Presently I am reading ‘Boundless Sky’.
It is a collection of representative writings of Gurudeva Rabindranath Tagore. The book is published by Visva Bharati and I have 1964 edition with me. The book contains eight stories, a novel, 14 essays, a drama and as many as 49 poems (why not 50? I don’t know). ‘Boundless Sky’ is title of one of the poems – which is adopted for the collection.
The book is in my collection for more than 20 years and I have read it at least five times during these years. The cost of the book is Rs. 14.50 – but I actually purchased it for one rupee from footpath. The book is obviously worn out and I need a fresh copy. But I don’t throw away this copy; simply because it reminds me of many old things – with which I have lost touch now.
As is my habit, the book has so many lines marked by me during the course of various readings. I also have the habit of writing comments – I do it only when I own the book and never with the books borrowed from library or friends. These underlines and comments show me what I had been thinking in the past – and it always makes me smile.
Today I was reading the essay ‘Religious Education’. Rabindranath elucidates many points in his typically simple and revolutionary way. His writing is logical and it also takes readers beyond the realm of logic. I was enjoying his arguments. The ending of the essay especially awakened me. I was as if taken into another world.
Let me conclude my paper with the translation of a characteristic poem by a Baul poet by the name of Madan whose courage to decry the conventional paths of the pious as leading to spiritual futility is made evident in this song:
Thy path, o Lord, is hidden by mosque and temple:
I hear thine own call, but the guru stops the way.
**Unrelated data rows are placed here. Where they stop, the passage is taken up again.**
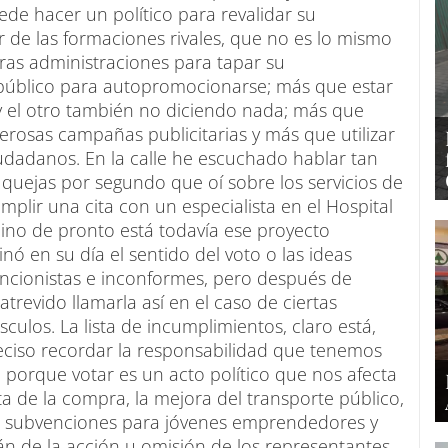
de hacer un político para revalidar su
de las formaciones rivales, que no es lo mismo
tras administraciones para tapar su
 público para autopromocionarse; más que estar
y el otro también no diciendo nada; más que
erosas campañas publicitarias y más que utilizar
iudadanos. En la calle he escuchado hablar tan
quejas por segundo que oí sobre los servicios de
plir una cita con un especialista en el Hospital
cino de pronto está todavía ese proyecto
ó en su día el sentido del voto o las ideas
encionistas e inconformes, pero después de
trevido llamarla así en el caso de ciertas
ulos. La lista de incumplimientos, claro está,
reciso recordar la responsabilidad que tenemos
 porque votar es un acto político que nos afecta
ta de la compra, la mejora del transporte público,
s, subvenciones para jóvenes emprendedores y
án de la acción u omisión de los representantes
What gives peace to my mind, sets the world ablaze –
The cult of the One dies in the conflict of the many.
The door to it is closed by many a lock, of Koran,
Puran and the rosary.
Even the way of renunciation is full of tribulation:
Wherefore weeps Madan in despair.
It was like being struck by lightening. How did I not notice these beautiful lines earlier? Why did this despair not touch my heart earlier?
I also registered that not a single line in this essay was marked by me in the earlier readings.
Why did this despair not appeal to me for last 20 years? Was I not open to these feelings earlier? Was there a barrier within me? My ideas regarding religion have never been conventional –so, in a way I am in ‘league’ with the poet. But why did I not belong to it earlier? Why did I fail to recognize these fascinating words?
And what exactly happened today? What caught my attention today? What made me to understand these words today? That is a mystery.
Same is the case with joy, happiness, oneness, expansion.
Maybe, the Truth always exists; it is only when we open ourselves to it, we experience it!
And when we experience, we cannot explain - neither despair nor joy.